### What the exercise asks
Beneath this instruction is a listing. Transcribe from it only the stretch from the line with "Blog (223, 296)" through the line with "Aluminium Car Radiators (157, 1978)", both end lines included, exactly as written.

### Extracted data
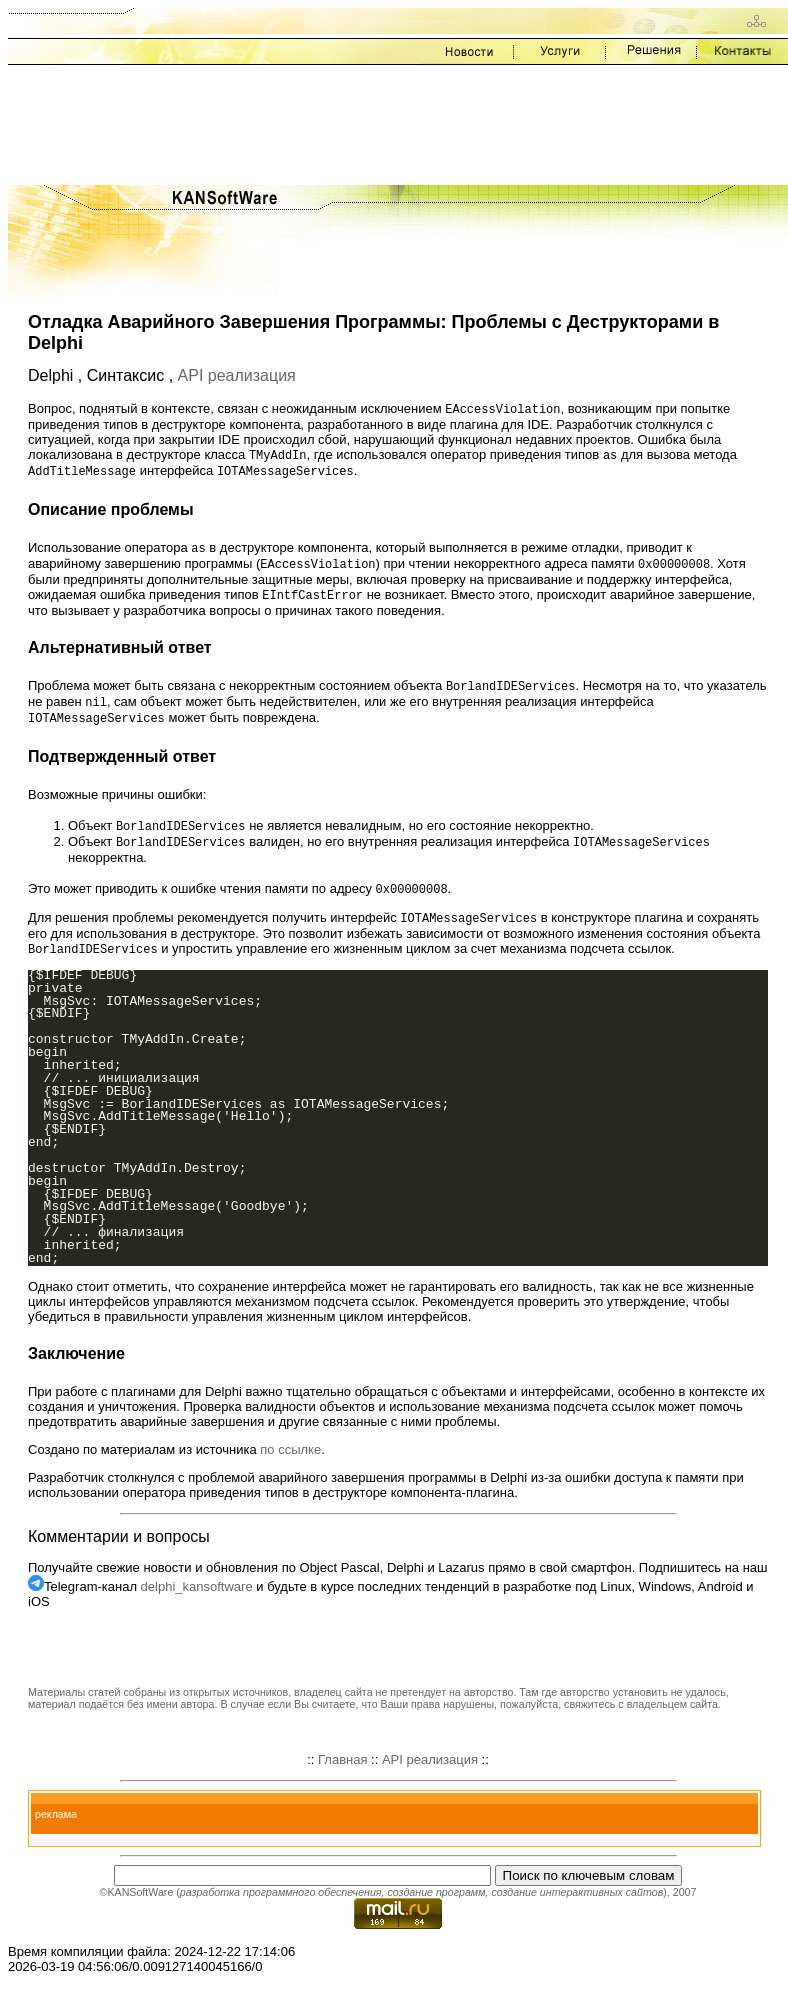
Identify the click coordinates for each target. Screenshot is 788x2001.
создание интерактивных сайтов (577, 1906)
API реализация (237, 375)
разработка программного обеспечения (281, 1906)
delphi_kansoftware (197, 1600)
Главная (342, 1773)
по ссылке (290, 1463)
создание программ (436, 1906)
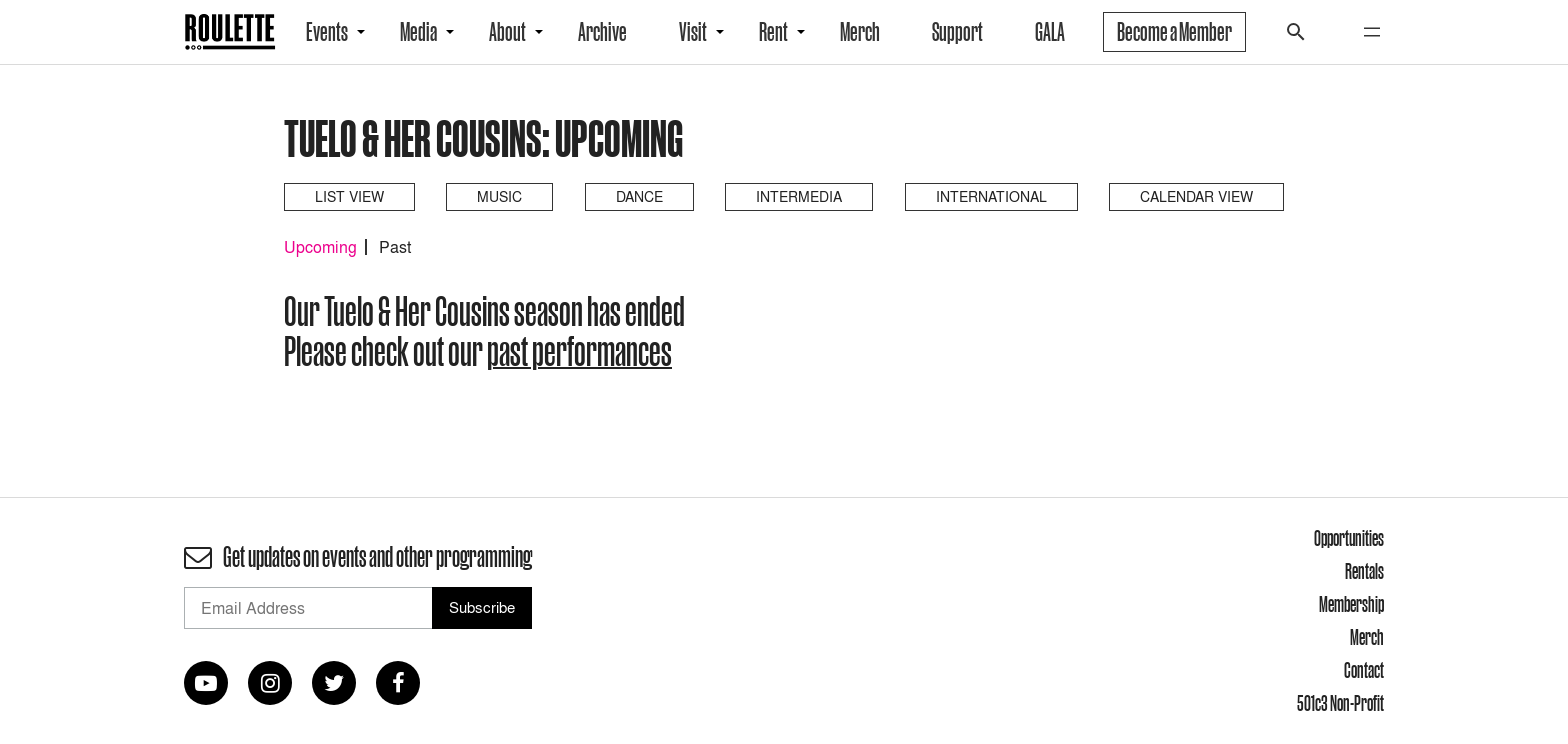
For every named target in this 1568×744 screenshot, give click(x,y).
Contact (1364, 670)
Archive (602, 32)
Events (327, 32)
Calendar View (1196, 196)
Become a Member (1174, 32)
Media (418, 32)
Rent (773, 32)
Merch (860, 32)
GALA (1050, 32)
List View (349, 196)
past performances (579, 351)
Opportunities (1349, 538)
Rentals (1364, 571)
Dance (639, 196)
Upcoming (320, 247)
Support (957, 32)
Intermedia (799, 196)
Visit (693, 32)
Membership (1351, 604)
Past (395, 247)
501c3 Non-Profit (1340, 703)
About (507, 32)
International (991, 196)
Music (499, 196)
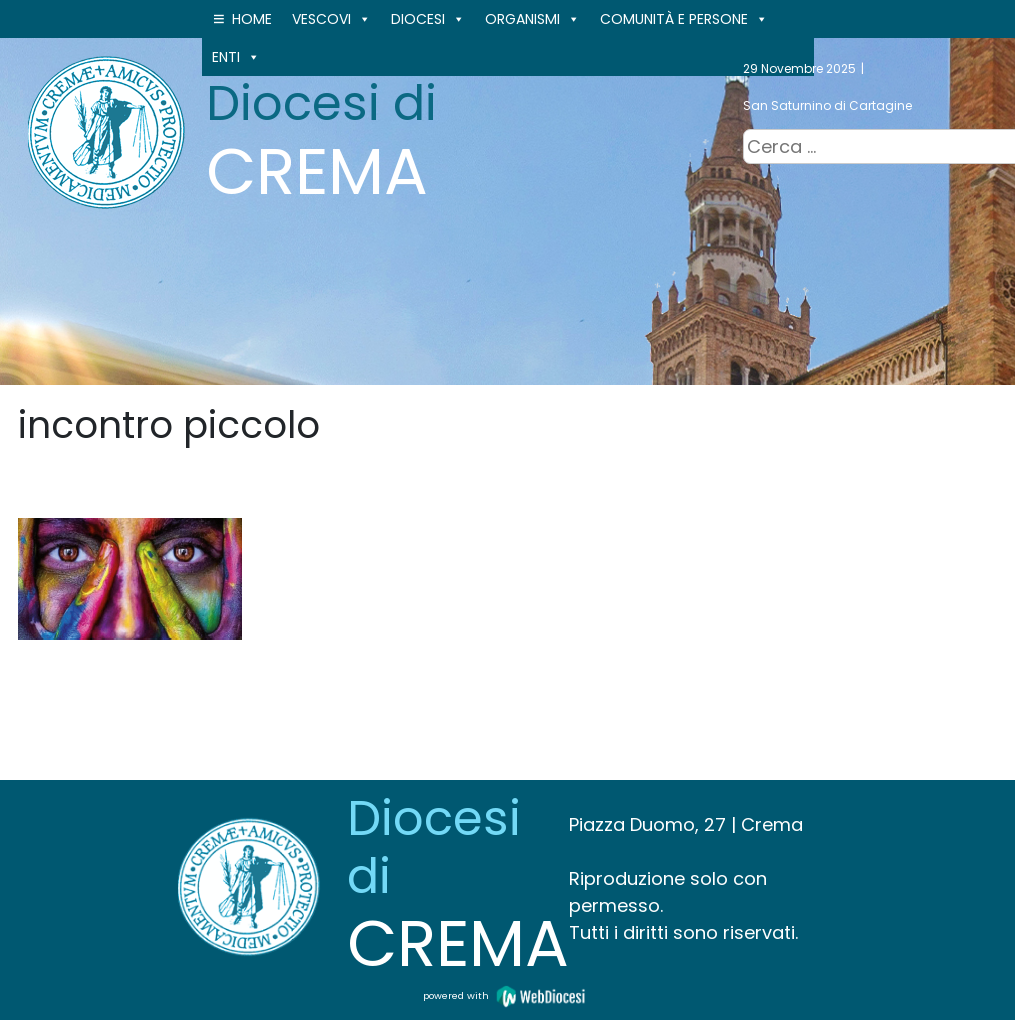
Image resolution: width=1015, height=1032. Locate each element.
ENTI (236, 57)
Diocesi (428, 19)
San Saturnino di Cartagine (827, 105)
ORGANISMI (532, 19)
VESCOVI (331, 19)
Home (252, 19)
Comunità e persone (684, 19)
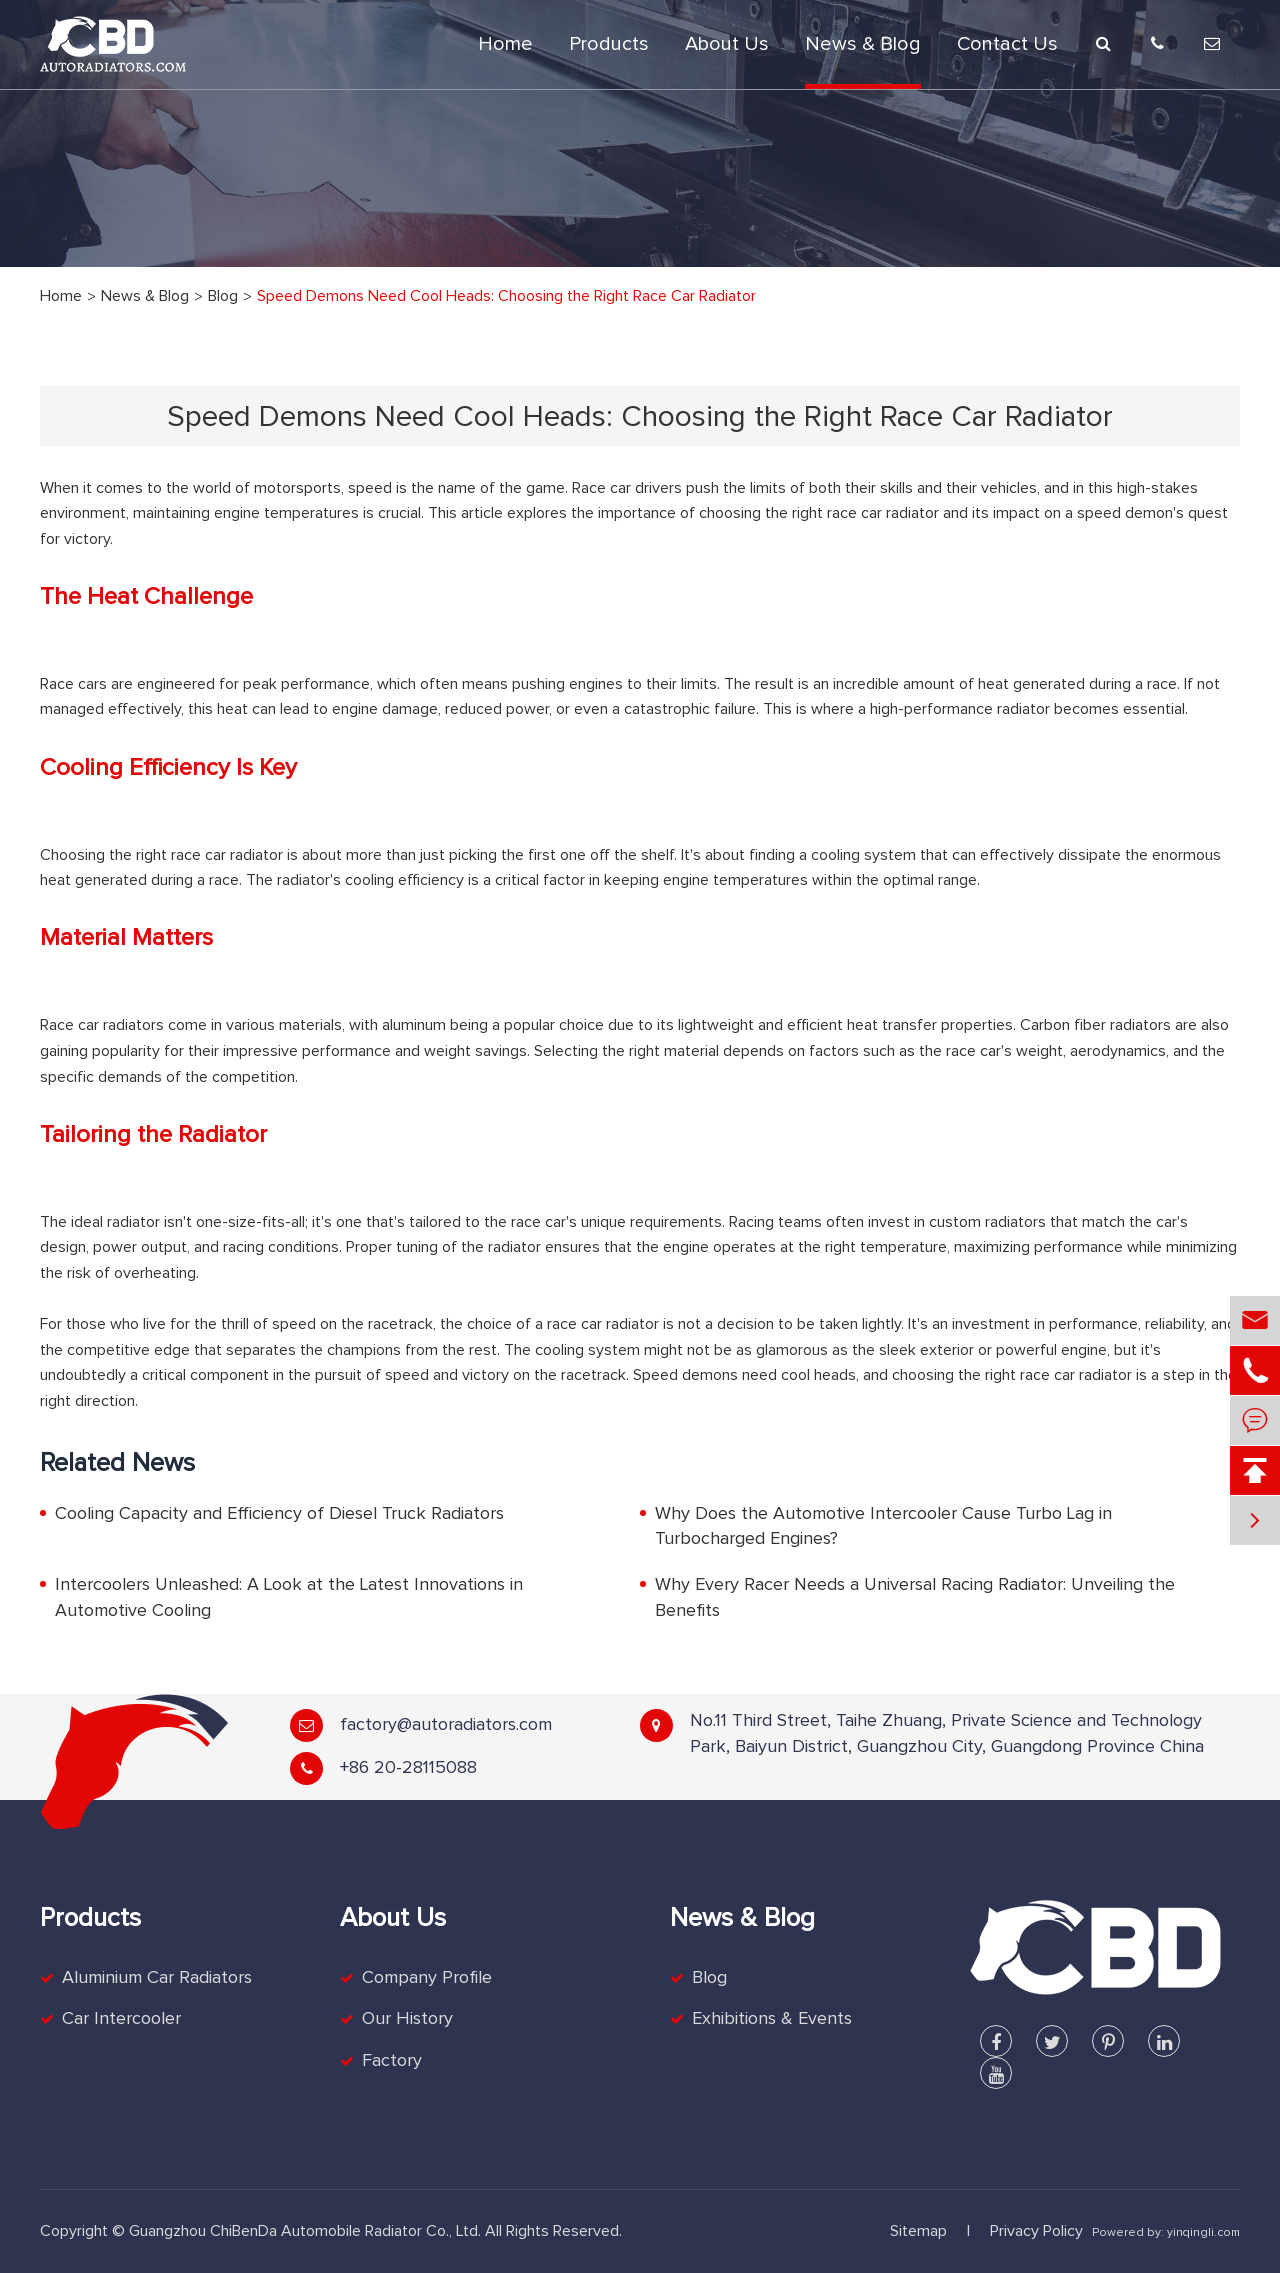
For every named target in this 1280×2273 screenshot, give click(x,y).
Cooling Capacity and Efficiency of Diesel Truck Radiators (279, 1514)
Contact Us (1007, 44)
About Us (727, 44)
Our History (407, 2019)
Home (505, 44)
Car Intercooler (121, 2019)
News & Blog (863, 44)
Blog (223, 296)
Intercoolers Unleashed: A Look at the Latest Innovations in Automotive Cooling (289, 1598)
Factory (392, 2061)
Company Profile (427, 1978)
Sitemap (918, 2231)
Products (609, 44)
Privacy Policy (1036, 2231)
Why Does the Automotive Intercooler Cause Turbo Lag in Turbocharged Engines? (883, 1527)
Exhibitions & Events (772, 2019)
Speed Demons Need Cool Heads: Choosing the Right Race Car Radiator (506, 296)
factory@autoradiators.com (446, 1725)
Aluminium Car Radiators (157, 1978)
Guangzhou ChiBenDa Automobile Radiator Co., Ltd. (305, 2231)
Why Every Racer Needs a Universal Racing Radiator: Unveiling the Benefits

### Answer for this exercise
Blog (223, 296)
Intercoolers Unleashed: A Look at the Latest Innovations in Automotive Cooling (289, 1598)
Factory (392, 2061)
Company Profile (427, 1978)
Sitemap (918, 2231)
Products (609, 44)
Privacy Policy (1036, 2231)
Why Does the Automotive Intercooler Cause Turbo Lag in Turbocharged Engines? (883, 1527)
Exhibitions & Events (772, 2019)
Speed Demons Need Cool Heads: Choosing the Right Race Car Radiator (506, 296)
factory@autoradiators.com (446, 1725)
Aluminium Car Radiators (157, 1978)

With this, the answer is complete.